Temos no romance o desenvolvimento de duas histórias distintas que se entrelaçam: a do pai Goriot e do jovem estudante Eugène Rastignac. Ambos moram na mesma pensão (a casa Vauquer) juntamente com outras pessoas que compartilham com eles da mesma mesa durante as refeições diárias.
Nesse pequeno círculo, pai Goriot é alvo de constantes chacotas dos outros moradores devido sua personalidade mais reservada e atitudes aparentemente estranhas, porém nem todos sabem do motivo que o fez se isolar naquela pensão. Após certo tempo, ele começa a receber a visita de duas senhoritas elegantes que sempre entram e saem misteriosamente sem nenhuma explicação. Essas duas jovens são suas filhas, que apesar de já casadas com homens ricos, ainda tiram proveito dos últimos bens de seu genitor, o qual faz de tudo para ver o bem delas. Todo pai quer o melhor para seus filhos, mas em se tratando do velho Goriot, dar esse melhor acabou incluindo sacrifícios que o exauriram ao limite a ponto de o mesmo ficar quase sem recursos para sobreviver.

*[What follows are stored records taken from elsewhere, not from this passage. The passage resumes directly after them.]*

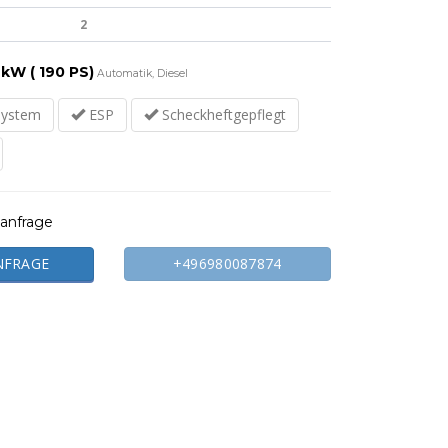
2
kW ( 190 PS)
Automatik, Diesel
system
ESP
Scheckheftgepflegt
anfrage
NFRAGE
+496980087874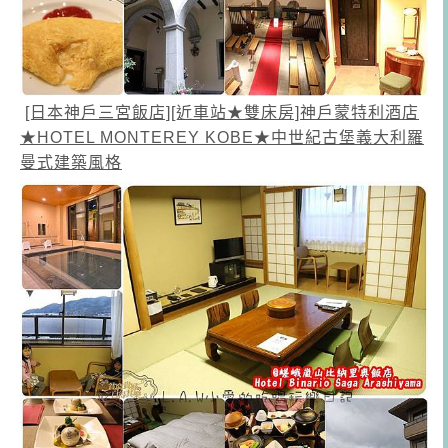
[日本神戶三宮飯店][近車站★雙床房]神戶蒙特利酒店
★HOTEL MONTEREY KOBE★中世紀古堡義大利羅
曼式建築風格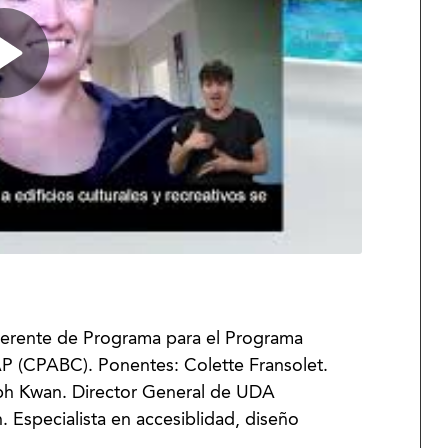
Gerente de Programa para el Programa
P (CPABC). Ponentes: Colette Fransolet.
eph Kwan. Director General de UDA
 Especialista en accesiblidad, diseño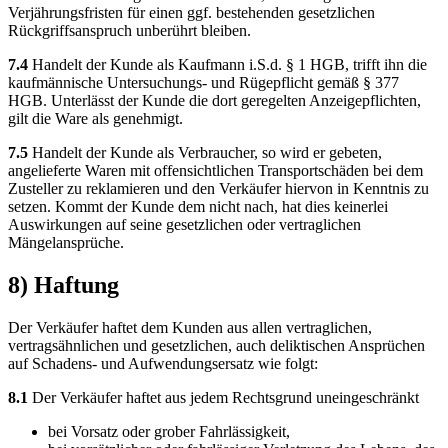
Verjährungsfristen für einen ggf. bestehenden gesetzlichen
Rückgriffsanspruch unberührt bleiben.
7.4
Handelt der Kunde als Kaufmann i.S.d. § 1 HGB, trifft ihn die
kaufmännische Untersuchungs- und Rügepflicht gemäß § 377
HGB. Unterlässt der Kunde die dort geregelten Anzeigepflichten,
gilt die Ware als genehmigt.
7.5
Handelt der Kunde als Verbraucher, so wird er gebeten,
angelieferte Waren mit offensichtlichen Transportschäden bei dem
Zusteller zu reklamieren und den Verkäufer hiervon in Kenntnis zu
setzen. Kommt der Kunde dem nicht nach, hat dies keinerlei
Auswirkungen auf seine gesetzlichen oder vertraglichen
Mängelansprüche.
8) Haftung
Der Verkäufer haftet dem Kunden aus allen vertraglichen,
vertragsähnlichen und gesetzlichen, auch deliktischen Ansprüchen
auf Schadens- und Aufwendungsersatz wie folgt:
8.1
Der Verkäufer haftet aus jedem Rechtsgrund uneingeschränkt
bei Vorsatz oder grober Fahrlässigkeit,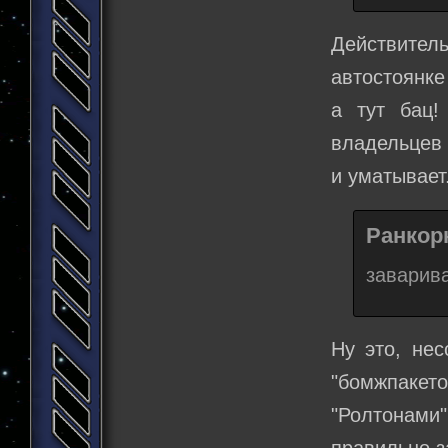
Действитель
автостоянке
а тут бац!
владельцев 
и уматывает.
Ранкорн
заварив
Ну это, нес
"бомжпаке
"Ролтонами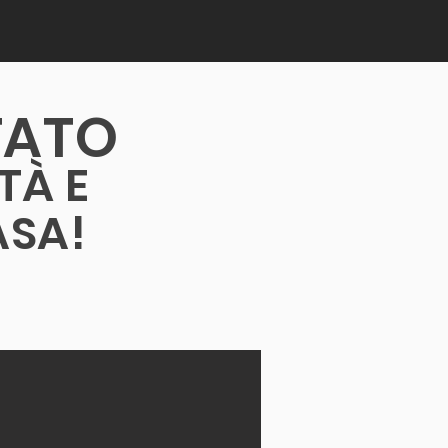
Modello standard
TATO
TÀ E
ASA!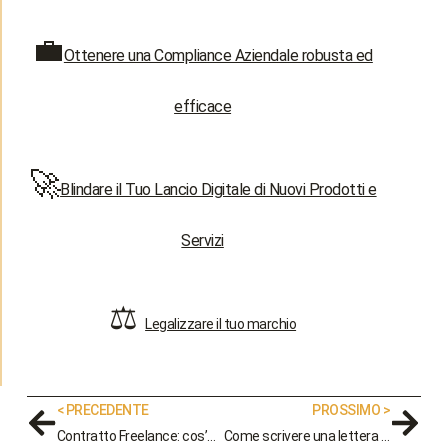
💼
Ottenere una Compliance Aziendale robusta ed
efficace
🚀
Blindare il Tuo Lancio Digitale di Nuovi Prodotti e
Servizi
⚖️
Legalizzare il tuo marchio
< PRECEDENTE
PROSSIMO >
Contratto Freelance: cos’è e perché è importante nel 2026
Come scrivere una lettera per disdetta di contratto: le 3 regole da non dimenticare + PDF di esempio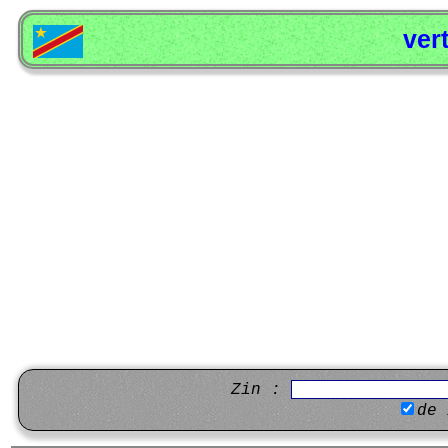
ver
Zin :
de 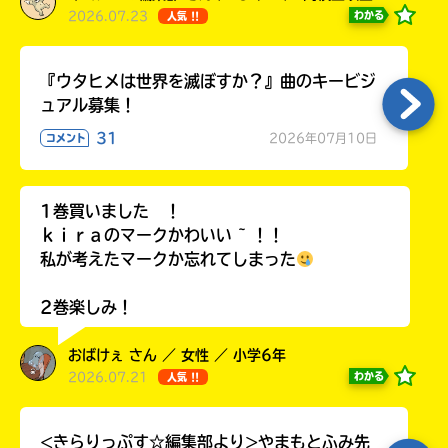
2026.07.23
わかる
人気 !!
『ウタヒメは世界を滅ぼすか？』曲のキービジ
ュアル募集！
31
2026年07月10日
コメント
1巻買いました ！
ｋｉｒａのマークかわいい ~ ！！
私が考えたマークか忘れてしまった
2巻楽しみ！
おばけぇ さん ／ 女性 ／ 小学6年
2026.07.21
わかる
人気 !!
<きらりっぷす☆編集部より>やまもとふみ先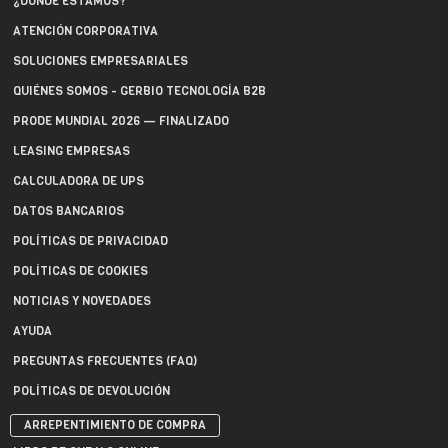
¿DÓNDE ESTAMOS?
ATENCIÓN CORPORATIVA
SOLUCIONES EMPRESARIALES
QUIÉNES SOMOS - GERBIO TECNOLOGÍA B2B
PRODE MUNDIAL 2026 — FINALIZADO
LEASING EMPRESAS
CALCULADORA DE UPS
DATOS BANCARIOS
POLÍTICAS DE PRIVACIDAD
POLÍTICAS DE COOKIES
NOTICIAS Y NOVEDADES
AYUDA
PREGUNTAS FRECUENTES (FAQ)
POLÍTICAS DE DEVOLUCIÓN
ARREPENTIMIENTO DE COMPRA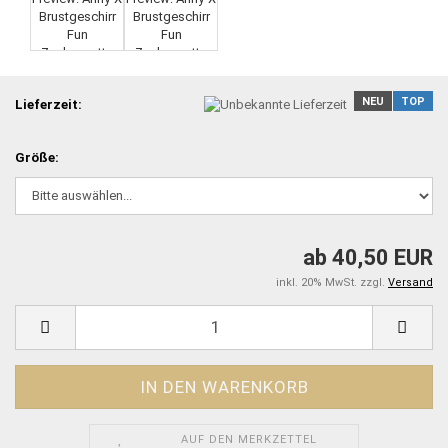
NEU
TOP
Lieferzeit:
Größe:
ab 40,50 EUR
inkl. 20% MwSt. zzgl.
Versand
AUF DEN MERKZETTEL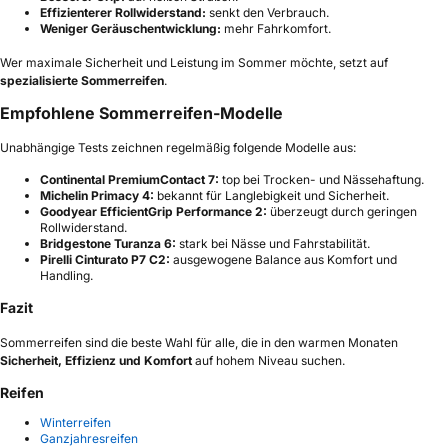
Effizienterer Rollwiderstand:
senkt den Verbrauch.
Weniger Geräuschentwicklung:
mehr Fahrkomfort.
Wer maximale Sicherheit und Leistung im Sommer möchte, setzt auf
spezialisierte Sommerreifen
.
Empfohlene Sommerreifen-Modelle
Unabhängige Tests zeichnen regelmäßig folgende Modelle aus:
Continental PremiumContact 7:
top bei Trocken- und Nässehaftung.
Michelin Primacy 4:
bekannt für Langlebigkeit und Sicherheit.
Goodyear EfficientGrip Performance 2:
überzeugt durch geringen
Rollwiderstand.
Bridgestone Turanza 6:
stark bei Nässe und Fahrstabilität.
Pirelli Cinturato P7 C2:
ausgewogene Balance aus Komfort und
Handling.
Fazit
Sommerreifen sind die beste Wahl für alle, die in den warmen Monaten
Sicherheit, Effizienz und Komfort
auf hohem Niveau suchen.
Reifen
Winterreifen
Ganzjahresreifen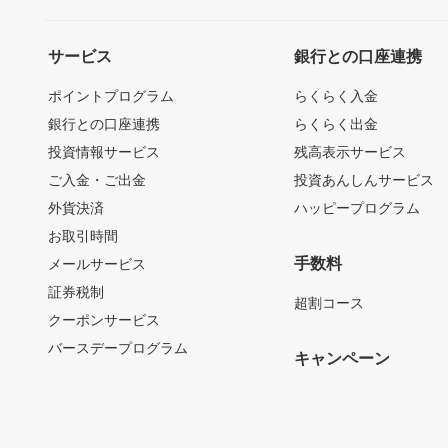
サービス
銀行との口座連携
ポイントプログラム
らくらく入金
銀行との口座連携
らくらく出金
投資情報サービス
残高表示サービス
ご入金・ご出金
投資あんしんサービス
外貨決済
ハッピープログラム
お取引時間
手数料
メールサービス
証券税制
超割コース
クーポンサービス
バースデープログラム
キャンペーン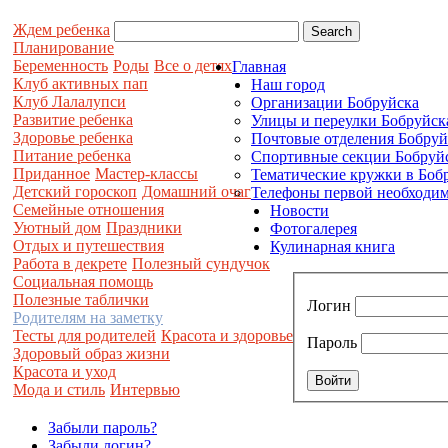
Ждем ребенка
Планирование
Беременность
Роды
Все о детях
Главная
Клуб активных пап
Наш город
Клуб Лалалупси
Организации Бобруйска
Развитие ребенка
Улицы и переулки Бобруйск
Здоровье ребенка
Почтовые отделения Бобруй
Питание ребенка
Спортивные секции Бобруй
Приданное
Мастер-классы
Тематические кружки в Боб
Детский гороскоп
Домашний очаг
Телефоны первой необходим
Семейные отношения
Новости
Уютный дом
Праздники
Фотогалерея
Отдых и путешествия
Кулинарная книга
Работа в декрете
Полезный сундучок
Социальная помощь
Полезные таблички
Логин
Родителям на заметку
Тесты для родителей
Красота и здоровье
Пароль
Здоровый образ жизни
Красота и уход
Мода и стиль
Интервью
Забыли пароль?
Забыли логин?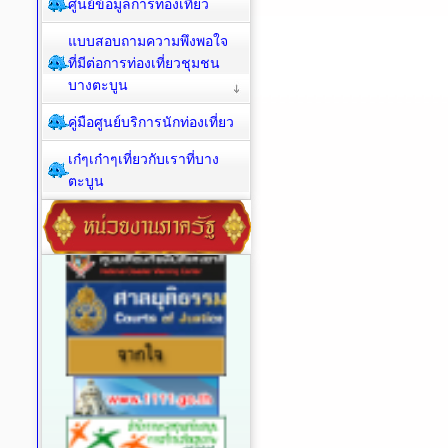
ศูนย์ข้อมูลการท่องเที่ยว
แบบสอบถามความพึงพอใจ
ที่มีต่อการท่องเที่ยวชุมชน
บางตะบูน
คู่มือศูนย์บริการนักท่องเที่ยว
เก๋ๆเก๋าๆเที่ยวกับเราที่บาง
ตะบูน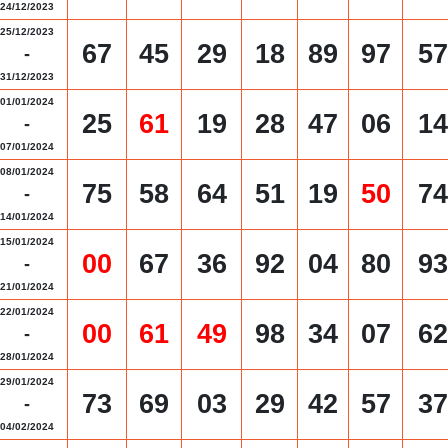
24/12/2023
25/12/2023
67
45
29
18
89
97
57
-
31/12/2023
01/01/2024
25
61
19
28
47
06
14
-
07/01/2024
08/01/2024
75
58
64
51
19
50
74
-
14/01/2024
15/01/2024
00
67
36
92
04
80
93
-
21/01/2024
22/01/2024
00
61
49
98
34
07
62
-
28/01/2024
29/01/2024
73
69
03
29
42
57
37
-
04/02/2024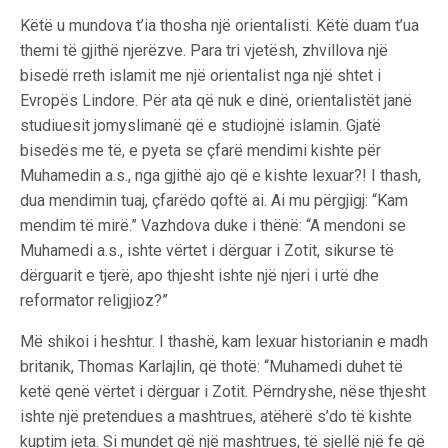
Këtë u mundova t’ia thosha një orientalisti. Këtë duam t’ua
themi të gjithë njerëzve. Para tri vjetësh, zhvillova një
bisedë rreth islamit me një orientalist nga një shtet i
Evropës Lindore. Për ata që nuk e dinë, orientalistët janë
studiuesit jomyslimanë që e studiojnë islamin. Gjatë
bisedës me të, e pyeta se çfarë mendimi kishte për
Muhamedin a.s., nga gjithë ajo që e kishte lexuar?! I thash,
dua mendimin tuaj, çfarëdo qoftë ai. Ai mu përgjigj: “Kam
mendim të mirë.” Vazhdova duke i thënë: “A mendoni se
Muhamedi a.s., ishte vërtet i dërguar i Zotit, sikurse të
dërguarit e tjerë, apo thjesht ishte një njeri i urtë dhe
reformator religjioz?”
Më shikoi i heshtur. I thashë, kam lexuar historianin e madh
britanik, Thomas Karlajlin, që thotë: “Muhamedi duhet të
ketë qenë vërtet i dërguar i Zotit. Përndryshe, nëse thjesht
ishte një pretendues a mashtrues, atëherë s’do të kishte
kuptim jeta. Si mundet që një mashtrues, të sjellë një fe që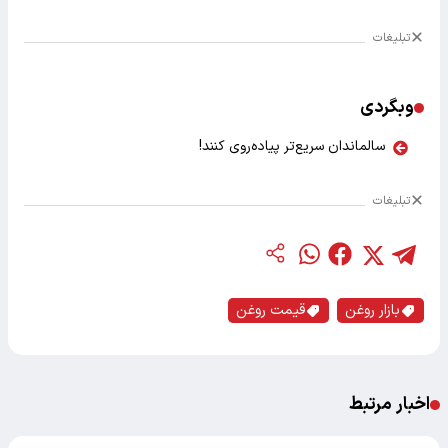
تبلیغات
وبگردی
سالماندان سریع‌تر پیاده‌روی کنند!
تبلیغات
بازار روغن
قیمت روغن
اخبار مرتبط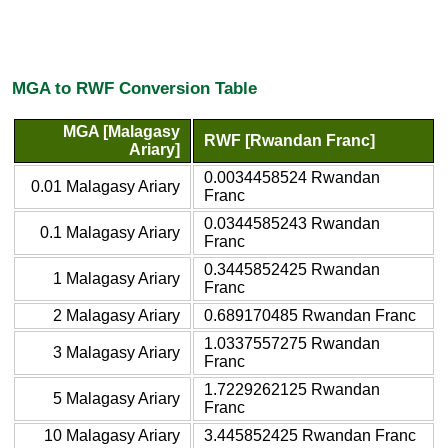
MGA to RWF Conversion Table
MGA [Malagasy
RWF [Rwandan Franc]
Ariary]
0.0034458524 Rwandan
0.01 Malagasy Ariary
Franc
0.0344585243 Rwandan
0.1 Malagasy Ariary
Franc
0.3445852425 Rwandan
1 Malagasy Ariary
Franc
2 Malagasy Ariary
0.689170485 Rwandan Franc
1.0337557275 Rwandan
3 Malagasy Ariary
Franc
1.7229262125 Rwandan
5 Malagasy Ariary
Franc
10 Malagasy Ariary
3.445852425 Rwandan Franc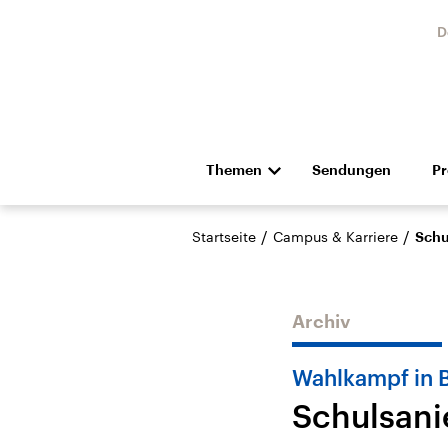
D
Themen
Sendungen
P
Die Nachrichten
Politik
/
/
Startseite
Campus & Karriere
Schu
Hörspiel und Feature
Musik
Archiv
Wahlkampf in B
Schulsani
Landtagswahl Sachsen-
USA
Anhalt 2026
Aktuel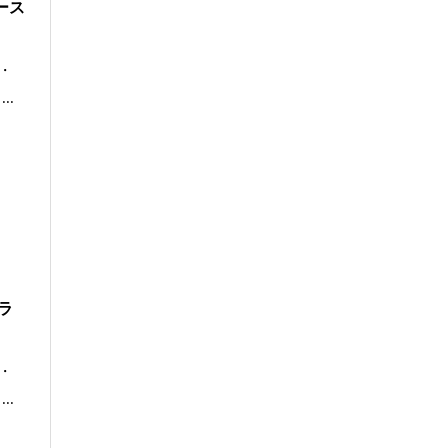
ース
・
..
ラ
・
..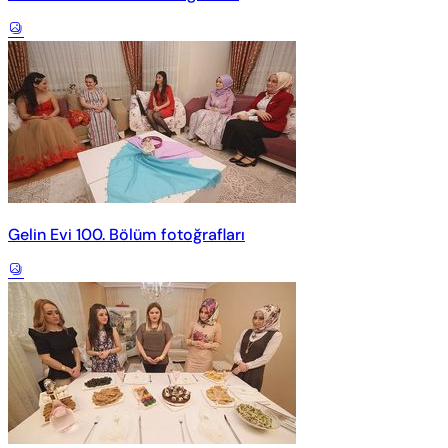
Gelin Evi 100. Bölüm fotoğrafları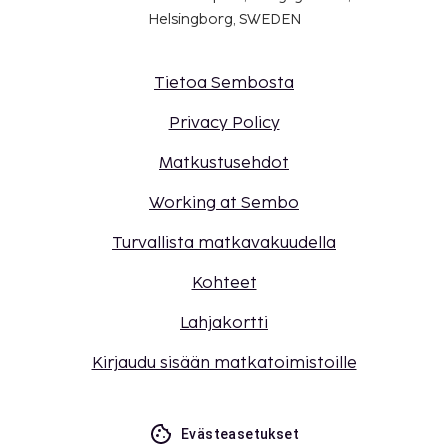
Helsingborg, SWEDEN
Tietoa Sembosta
Privacy Policy
Matkustusehdot
Working at Sembo
Turvallista matkavakuudella
Kohteet
Lahjakortti
Kirjaudu sisään matkatoimistoille
Evästeasetukset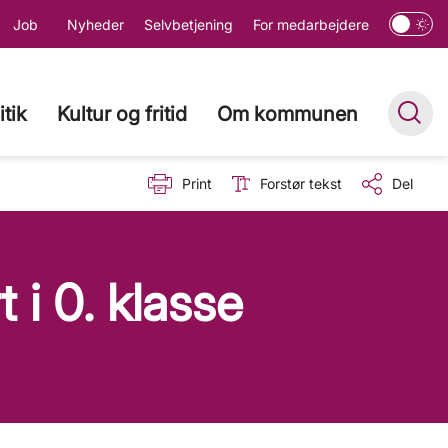
Job
Nyheder
Selvbetjening
For medarbejdere
itik
Kultur og fritid
Om kommunen
Print
Forstør tekst
Del
t i 0. klasse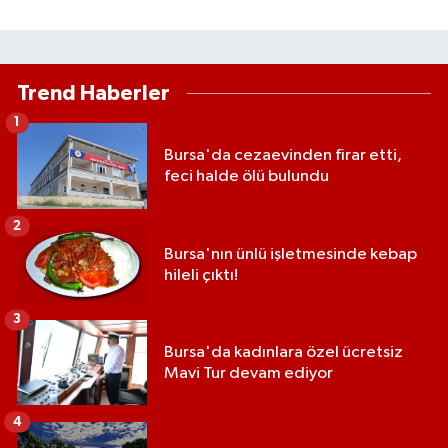
Trend Haberler
1
Bursa'da cezaevinden firar etti,
feci halde ölü bulundu
2
Bursa'nın ünlü işletmesinde kebap
hileli çıktı!
3
Bursa'da kadınlara özel ücretsiz
Mavi Tur devam ediyor
4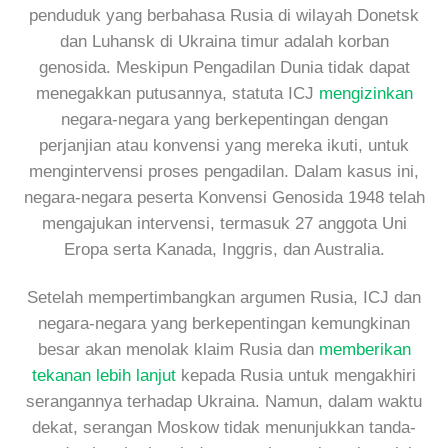
penduduk yang berbahasa Rusia di wilayah Donetsk
dan Luhansk di Ukraina timur adalah korban
genosida. Meskipun Pengadilan Dunia tidak dapat
menegakkan putusannya, statuta ICJ
mengizinkan
negara-negara yang berkepentingan dengan
perjanjian atau konvensi yang mereka ikuti, untuk
mengintervensi proses pengadilan. Dalam kasus ini,
negara-negara peserta Konvensi Genosida 1948 telah
mengajukan intervensi, termasuk 27 anggota Uni
Eropa serta Kanada, Inggris, dan Australia.
Setelah mempertimbangkan argumen Rusia, ICJ dan
negara-negara yang berkepentingan kemungkinan
besar akan menolak klaim Rusia dan
memberikan
tekanan lebih lanjut
kepada Rusia untuk mengakhiri
serangannya terhadap Ukraina. Namun, dalam waktu
dekat, serangan Moskow tidak menunjukkan tanda-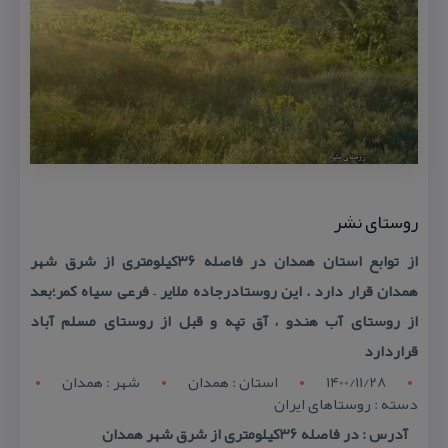
روستای نشر
از توابع استان همدان در فاصله ۳۶كیلومتری از شرق شهر
همدان قرار دارد . این روستادرجاده ملایر – فرعی سیاه كمر؛بعد
از روستای آب هندو ، آق تپه و قبل از روستای مسلم آباد
قراردارد
1400/11/28
استان : همدان
شهر : همدان
دسته : روستاهای ایران
آدرس : در فاصله ۳۶كیلومتری از شرق شهر همدان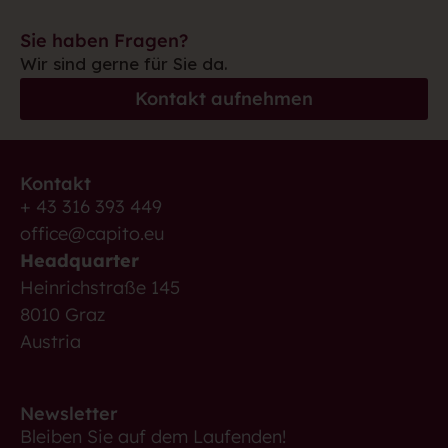
Sie haben Fragen?
Wir sind gerne für Sie da.
Kontakt aufnehmen
Kontakt
+ 43 316 393 449
office@capito.eu
Headquarter
Heinrichstraße 145
8010 Graz
Austria
Newsletter
Bleiben Sie auf dem Laufenden!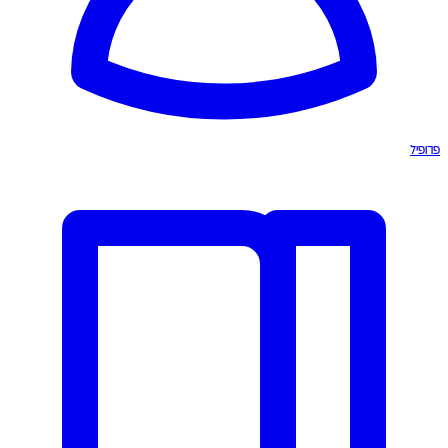
פרופיל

É nessa hora que entra Eugène, que por uma irônica coincidência, acaba se envolvendo com Delphine, uma das filhas de Goriot. Eugène tinha começado a frequentar bailes e reuniões da alta sociedade parisiense e se apoiava na influência de sua prima rica a fim de conseguir adentrar nesse requintado mundo. No entanto, o ambicioso jovem se depara com vários desafios, principalmente por ser de uma classe social mais baixa. Ainda assim, ele se esforça para alcançar seus objetivos em meio ao agridoce sabor das conquistas e frustrações dessa nova fase.
Em meio a esse conjunto de acontecimentos somos levados a diversas reflexões que sempre colocam em evidência pontos importantes nos quais os personagens se encontram envolvidos, seja em jogos de interesses pessoais ou em conflitos éticos. Tudo caminha rumo às consequências das escolhas de cada um dentro desse inconstante redemoinho.
Enfim, sei que A Comédia Humana é uma série bem extensa e com muitos personagens interligados, mas recomendo esse livro em especial para aqueles que ainda não conhecem Balzac e procuram uma boa porta de entrada para sua obra. Eis aqui uma ótima amostra da genialidade deste grande autor francês.